Cuando todo esto empezaba, Jesús y la primera comunidad cristiana sabían bien eso que luego la teoría económica ha llamado el problema económico básico: la existencia de necesidades ilimitadas frente a unos recursos limitados para hacerles frente.
Jesús dijo a sus discípulos: «La mies es abundante, pero los trabajadores son pocos; rogad, pues, al señor de la mies que mande trabajadores a su mies» (Mt 9, 37-38). El número de enfermos curados lo podemos contar recorriendo las páginas de los evangelios. Jesús no dedicaba toda su jornada a una sola actividad. Y, cuando la necesidad humana parecía apremiante se retiraba a orar o incluso a descansar a Betania a casa de sus amigos. Cuando claudicamos y comemos cualquier cosa rápida para seguir el extenuante trabajo por el Reino, podemos también fijarnos en las comidas de quien comparó el Reino de Dios con un banquete.
Mirando a Jesús y a la primera Iglesia no encontramos una queja que se cuela en nuestras vidas y que puede ser tentación: no llegamos a todo. Obvio. Ante esto, fijemos de nuevo los ojos en Jesús y en la primera Iglesia. Me pregunto si hemos caído en una trampa del mal espíritu: haber confundido entregarse del todo, darse de manera total, con tener que hacerlo todo. Lo primero es posible y lleva la vida a plenitud, lo segundo, además de imposible, solo genera frustración.

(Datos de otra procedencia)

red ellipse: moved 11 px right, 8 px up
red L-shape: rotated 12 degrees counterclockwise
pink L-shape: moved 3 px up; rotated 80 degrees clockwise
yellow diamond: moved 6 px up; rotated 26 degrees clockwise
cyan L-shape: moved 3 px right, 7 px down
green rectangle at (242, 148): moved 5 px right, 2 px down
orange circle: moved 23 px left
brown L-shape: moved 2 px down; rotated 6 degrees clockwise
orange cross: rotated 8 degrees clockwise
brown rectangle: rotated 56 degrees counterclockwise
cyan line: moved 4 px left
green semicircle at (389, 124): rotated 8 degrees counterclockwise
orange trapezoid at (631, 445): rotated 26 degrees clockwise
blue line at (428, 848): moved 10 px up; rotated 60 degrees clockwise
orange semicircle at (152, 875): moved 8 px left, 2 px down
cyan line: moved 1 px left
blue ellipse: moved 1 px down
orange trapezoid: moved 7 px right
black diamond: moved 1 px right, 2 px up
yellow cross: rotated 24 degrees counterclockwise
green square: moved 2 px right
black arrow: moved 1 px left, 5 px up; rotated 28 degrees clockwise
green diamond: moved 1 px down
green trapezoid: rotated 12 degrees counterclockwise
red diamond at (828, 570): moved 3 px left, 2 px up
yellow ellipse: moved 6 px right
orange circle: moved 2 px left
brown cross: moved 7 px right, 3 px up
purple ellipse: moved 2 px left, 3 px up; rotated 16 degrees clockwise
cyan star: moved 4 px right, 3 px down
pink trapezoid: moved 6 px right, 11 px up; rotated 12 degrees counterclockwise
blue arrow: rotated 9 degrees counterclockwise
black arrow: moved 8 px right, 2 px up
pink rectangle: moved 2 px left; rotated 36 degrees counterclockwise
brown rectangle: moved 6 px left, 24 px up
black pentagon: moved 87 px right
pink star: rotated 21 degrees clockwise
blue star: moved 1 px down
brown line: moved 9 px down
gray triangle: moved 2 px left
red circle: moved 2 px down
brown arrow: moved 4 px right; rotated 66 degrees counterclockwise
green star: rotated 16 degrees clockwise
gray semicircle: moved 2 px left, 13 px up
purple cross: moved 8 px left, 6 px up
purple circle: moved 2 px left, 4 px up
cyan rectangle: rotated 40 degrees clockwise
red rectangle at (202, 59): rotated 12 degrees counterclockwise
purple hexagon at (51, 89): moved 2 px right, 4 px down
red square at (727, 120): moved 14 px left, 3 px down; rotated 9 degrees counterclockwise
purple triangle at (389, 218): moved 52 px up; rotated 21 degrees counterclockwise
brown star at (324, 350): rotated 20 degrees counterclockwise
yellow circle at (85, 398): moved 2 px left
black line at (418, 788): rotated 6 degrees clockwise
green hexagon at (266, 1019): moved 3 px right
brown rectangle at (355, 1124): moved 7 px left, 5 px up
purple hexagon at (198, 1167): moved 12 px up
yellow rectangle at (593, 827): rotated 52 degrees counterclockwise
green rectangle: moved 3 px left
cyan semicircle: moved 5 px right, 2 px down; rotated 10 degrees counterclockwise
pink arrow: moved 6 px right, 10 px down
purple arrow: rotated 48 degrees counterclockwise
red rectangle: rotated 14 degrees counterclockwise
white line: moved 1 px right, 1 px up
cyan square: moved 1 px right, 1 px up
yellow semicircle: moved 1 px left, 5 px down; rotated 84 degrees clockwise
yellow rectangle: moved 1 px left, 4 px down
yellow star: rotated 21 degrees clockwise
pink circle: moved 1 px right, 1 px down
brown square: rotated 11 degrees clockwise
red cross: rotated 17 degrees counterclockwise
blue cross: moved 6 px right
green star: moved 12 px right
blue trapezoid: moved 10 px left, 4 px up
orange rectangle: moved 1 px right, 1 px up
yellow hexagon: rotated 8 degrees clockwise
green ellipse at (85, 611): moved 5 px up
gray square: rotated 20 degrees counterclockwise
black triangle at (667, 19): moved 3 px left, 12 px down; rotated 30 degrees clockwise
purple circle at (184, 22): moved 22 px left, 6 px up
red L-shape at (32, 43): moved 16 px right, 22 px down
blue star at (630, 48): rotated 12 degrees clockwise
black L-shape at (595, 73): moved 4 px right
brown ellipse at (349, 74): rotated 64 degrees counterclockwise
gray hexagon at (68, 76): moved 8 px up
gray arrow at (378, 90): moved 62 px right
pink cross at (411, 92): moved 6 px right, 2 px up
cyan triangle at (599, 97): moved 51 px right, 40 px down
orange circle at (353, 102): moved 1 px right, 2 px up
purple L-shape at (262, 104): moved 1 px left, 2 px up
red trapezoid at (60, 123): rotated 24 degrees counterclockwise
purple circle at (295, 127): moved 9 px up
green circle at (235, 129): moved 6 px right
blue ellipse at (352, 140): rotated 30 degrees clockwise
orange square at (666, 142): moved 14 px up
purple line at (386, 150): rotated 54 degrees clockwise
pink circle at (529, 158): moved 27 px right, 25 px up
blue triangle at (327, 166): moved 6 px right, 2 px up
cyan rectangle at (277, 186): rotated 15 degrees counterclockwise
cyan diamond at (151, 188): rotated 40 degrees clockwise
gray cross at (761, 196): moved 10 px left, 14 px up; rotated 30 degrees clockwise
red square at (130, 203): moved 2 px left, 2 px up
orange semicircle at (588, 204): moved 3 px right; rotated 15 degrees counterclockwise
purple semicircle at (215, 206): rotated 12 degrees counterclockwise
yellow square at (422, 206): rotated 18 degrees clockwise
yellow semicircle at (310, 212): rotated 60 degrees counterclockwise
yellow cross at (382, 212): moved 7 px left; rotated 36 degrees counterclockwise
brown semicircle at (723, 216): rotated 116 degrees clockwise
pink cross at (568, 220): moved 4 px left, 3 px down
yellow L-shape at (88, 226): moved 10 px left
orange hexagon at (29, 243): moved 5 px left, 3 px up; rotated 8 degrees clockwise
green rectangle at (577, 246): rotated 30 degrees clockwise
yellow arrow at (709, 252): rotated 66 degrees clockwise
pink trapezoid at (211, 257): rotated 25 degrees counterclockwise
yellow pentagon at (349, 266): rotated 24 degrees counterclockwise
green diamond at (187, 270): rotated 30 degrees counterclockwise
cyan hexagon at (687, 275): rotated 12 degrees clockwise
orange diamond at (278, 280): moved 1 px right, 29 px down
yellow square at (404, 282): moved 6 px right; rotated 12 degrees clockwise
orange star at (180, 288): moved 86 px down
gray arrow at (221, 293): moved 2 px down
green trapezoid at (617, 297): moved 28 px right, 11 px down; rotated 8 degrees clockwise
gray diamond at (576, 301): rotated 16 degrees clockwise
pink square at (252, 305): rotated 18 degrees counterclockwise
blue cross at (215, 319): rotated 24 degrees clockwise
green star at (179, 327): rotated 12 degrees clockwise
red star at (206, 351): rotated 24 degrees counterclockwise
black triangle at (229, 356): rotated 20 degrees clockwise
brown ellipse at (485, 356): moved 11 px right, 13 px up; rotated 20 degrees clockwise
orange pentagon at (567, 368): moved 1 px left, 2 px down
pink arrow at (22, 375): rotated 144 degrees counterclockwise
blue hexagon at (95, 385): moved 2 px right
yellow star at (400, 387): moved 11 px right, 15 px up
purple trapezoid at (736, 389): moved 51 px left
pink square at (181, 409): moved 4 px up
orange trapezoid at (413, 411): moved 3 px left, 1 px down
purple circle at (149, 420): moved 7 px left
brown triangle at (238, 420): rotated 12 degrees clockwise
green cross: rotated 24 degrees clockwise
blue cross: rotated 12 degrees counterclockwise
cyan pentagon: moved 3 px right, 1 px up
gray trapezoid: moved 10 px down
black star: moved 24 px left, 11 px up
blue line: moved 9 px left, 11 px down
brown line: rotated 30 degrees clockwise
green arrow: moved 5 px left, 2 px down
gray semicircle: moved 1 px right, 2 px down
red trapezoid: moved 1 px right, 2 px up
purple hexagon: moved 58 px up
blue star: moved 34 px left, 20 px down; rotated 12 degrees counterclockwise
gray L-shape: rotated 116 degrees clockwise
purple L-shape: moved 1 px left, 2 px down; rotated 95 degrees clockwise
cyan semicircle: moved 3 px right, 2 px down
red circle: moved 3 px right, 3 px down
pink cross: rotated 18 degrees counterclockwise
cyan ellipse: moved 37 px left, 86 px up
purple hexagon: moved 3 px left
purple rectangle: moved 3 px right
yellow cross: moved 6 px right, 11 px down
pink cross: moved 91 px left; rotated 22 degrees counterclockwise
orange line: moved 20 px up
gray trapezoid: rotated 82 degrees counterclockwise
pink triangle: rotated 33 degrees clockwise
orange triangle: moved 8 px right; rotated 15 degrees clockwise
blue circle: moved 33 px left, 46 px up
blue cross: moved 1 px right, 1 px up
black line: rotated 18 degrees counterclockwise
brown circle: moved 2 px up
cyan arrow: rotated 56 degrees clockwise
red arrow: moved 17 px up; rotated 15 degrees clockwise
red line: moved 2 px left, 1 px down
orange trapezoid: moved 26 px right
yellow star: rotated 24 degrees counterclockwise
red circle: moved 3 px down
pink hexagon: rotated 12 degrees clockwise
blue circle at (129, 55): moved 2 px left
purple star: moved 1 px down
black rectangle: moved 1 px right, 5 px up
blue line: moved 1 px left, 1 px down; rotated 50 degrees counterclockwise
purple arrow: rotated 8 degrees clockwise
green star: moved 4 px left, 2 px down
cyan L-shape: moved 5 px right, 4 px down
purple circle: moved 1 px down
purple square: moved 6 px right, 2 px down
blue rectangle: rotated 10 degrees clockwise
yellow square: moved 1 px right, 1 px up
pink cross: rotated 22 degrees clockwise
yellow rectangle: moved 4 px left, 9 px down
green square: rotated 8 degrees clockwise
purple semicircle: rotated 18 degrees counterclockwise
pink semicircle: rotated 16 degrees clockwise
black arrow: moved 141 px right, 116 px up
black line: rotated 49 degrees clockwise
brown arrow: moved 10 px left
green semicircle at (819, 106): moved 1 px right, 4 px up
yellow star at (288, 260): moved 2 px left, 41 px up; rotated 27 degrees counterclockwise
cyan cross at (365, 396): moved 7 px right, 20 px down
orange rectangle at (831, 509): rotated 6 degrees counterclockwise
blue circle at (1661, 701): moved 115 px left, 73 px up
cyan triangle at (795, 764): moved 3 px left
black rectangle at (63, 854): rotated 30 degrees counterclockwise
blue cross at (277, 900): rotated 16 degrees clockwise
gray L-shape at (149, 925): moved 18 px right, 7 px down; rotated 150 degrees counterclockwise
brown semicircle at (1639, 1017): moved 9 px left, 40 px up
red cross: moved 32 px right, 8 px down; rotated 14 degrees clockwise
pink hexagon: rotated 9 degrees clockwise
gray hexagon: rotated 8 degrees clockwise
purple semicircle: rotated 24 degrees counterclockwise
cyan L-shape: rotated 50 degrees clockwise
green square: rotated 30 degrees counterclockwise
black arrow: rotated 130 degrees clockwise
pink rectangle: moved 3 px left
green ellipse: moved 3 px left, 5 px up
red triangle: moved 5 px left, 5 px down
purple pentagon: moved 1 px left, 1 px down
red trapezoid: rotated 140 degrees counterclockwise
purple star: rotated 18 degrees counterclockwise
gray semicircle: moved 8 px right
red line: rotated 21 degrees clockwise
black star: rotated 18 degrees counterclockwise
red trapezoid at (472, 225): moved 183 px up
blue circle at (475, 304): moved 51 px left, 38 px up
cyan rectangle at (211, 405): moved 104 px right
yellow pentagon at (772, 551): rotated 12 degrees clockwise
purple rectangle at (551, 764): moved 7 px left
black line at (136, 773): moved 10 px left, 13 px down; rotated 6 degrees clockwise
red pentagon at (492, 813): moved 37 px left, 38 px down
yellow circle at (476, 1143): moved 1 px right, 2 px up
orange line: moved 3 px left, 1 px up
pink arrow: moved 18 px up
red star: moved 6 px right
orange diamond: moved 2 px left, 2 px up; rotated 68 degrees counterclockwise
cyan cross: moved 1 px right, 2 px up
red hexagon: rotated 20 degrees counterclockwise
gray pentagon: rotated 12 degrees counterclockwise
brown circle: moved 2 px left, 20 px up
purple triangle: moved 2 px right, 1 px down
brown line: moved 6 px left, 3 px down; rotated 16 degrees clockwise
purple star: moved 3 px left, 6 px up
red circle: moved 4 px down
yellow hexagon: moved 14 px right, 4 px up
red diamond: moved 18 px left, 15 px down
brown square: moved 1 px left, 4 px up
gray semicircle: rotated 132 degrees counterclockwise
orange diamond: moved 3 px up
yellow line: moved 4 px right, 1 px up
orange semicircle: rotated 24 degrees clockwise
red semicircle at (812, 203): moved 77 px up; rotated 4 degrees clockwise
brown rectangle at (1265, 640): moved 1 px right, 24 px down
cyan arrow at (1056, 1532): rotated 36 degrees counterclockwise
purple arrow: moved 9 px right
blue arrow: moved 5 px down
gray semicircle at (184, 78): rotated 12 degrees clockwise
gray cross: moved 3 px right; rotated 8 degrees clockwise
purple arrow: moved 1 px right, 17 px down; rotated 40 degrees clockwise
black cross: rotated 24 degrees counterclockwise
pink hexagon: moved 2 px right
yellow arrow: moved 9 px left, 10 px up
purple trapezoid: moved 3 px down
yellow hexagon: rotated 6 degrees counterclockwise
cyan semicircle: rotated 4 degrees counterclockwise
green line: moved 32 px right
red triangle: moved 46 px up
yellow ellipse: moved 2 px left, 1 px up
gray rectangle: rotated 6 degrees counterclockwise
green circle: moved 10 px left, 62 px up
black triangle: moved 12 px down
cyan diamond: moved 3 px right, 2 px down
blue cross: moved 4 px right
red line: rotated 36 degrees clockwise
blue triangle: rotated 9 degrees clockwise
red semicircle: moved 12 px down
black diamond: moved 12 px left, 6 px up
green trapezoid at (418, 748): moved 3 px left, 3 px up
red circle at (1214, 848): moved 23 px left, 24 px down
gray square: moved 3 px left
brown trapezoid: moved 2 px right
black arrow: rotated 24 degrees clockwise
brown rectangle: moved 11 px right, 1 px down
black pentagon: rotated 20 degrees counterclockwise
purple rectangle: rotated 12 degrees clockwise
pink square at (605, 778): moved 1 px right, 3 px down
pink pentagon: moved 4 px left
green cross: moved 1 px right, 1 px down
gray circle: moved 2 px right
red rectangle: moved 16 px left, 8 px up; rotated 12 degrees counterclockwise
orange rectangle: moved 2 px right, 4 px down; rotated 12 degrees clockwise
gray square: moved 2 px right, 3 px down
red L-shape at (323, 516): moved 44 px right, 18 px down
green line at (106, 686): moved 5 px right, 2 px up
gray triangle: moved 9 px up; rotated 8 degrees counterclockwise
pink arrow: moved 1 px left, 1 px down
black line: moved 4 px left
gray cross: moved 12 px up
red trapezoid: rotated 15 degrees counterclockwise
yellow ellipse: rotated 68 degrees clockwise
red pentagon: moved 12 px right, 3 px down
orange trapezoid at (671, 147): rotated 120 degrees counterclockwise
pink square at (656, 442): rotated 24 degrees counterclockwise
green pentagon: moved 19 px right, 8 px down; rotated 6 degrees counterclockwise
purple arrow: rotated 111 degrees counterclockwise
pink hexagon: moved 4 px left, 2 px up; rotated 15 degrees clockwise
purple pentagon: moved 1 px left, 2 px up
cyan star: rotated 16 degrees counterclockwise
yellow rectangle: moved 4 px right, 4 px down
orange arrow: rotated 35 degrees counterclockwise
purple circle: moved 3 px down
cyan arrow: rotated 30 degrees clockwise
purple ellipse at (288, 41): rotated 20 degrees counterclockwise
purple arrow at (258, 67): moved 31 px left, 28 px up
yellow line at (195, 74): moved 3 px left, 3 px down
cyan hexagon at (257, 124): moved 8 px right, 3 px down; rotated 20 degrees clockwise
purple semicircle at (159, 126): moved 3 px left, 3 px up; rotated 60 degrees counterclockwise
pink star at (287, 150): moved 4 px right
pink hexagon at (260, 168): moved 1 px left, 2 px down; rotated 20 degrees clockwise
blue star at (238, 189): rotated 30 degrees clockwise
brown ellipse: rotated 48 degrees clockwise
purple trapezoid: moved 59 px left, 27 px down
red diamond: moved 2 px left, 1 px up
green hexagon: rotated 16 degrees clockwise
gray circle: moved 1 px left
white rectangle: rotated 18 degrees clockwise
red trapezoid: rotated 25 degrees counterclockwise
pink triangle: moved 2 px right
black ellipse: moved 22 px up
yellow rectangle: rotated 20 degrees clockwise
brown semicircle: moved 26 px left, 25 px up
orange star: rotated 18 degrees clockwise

No basta reconocer haber caído en la trampa, es necesario salir de ella. Miremos de nuevo a Jesús, quien «inició y completa nuestra fe» (Heb 12, 2). Solo la oración a solas con el Padre redimensiona una misión desbordante y apasionante a la vez y, sobre todo, le hace consciente de que Él no es el dueño de la mies. Cuánto menos nosotros.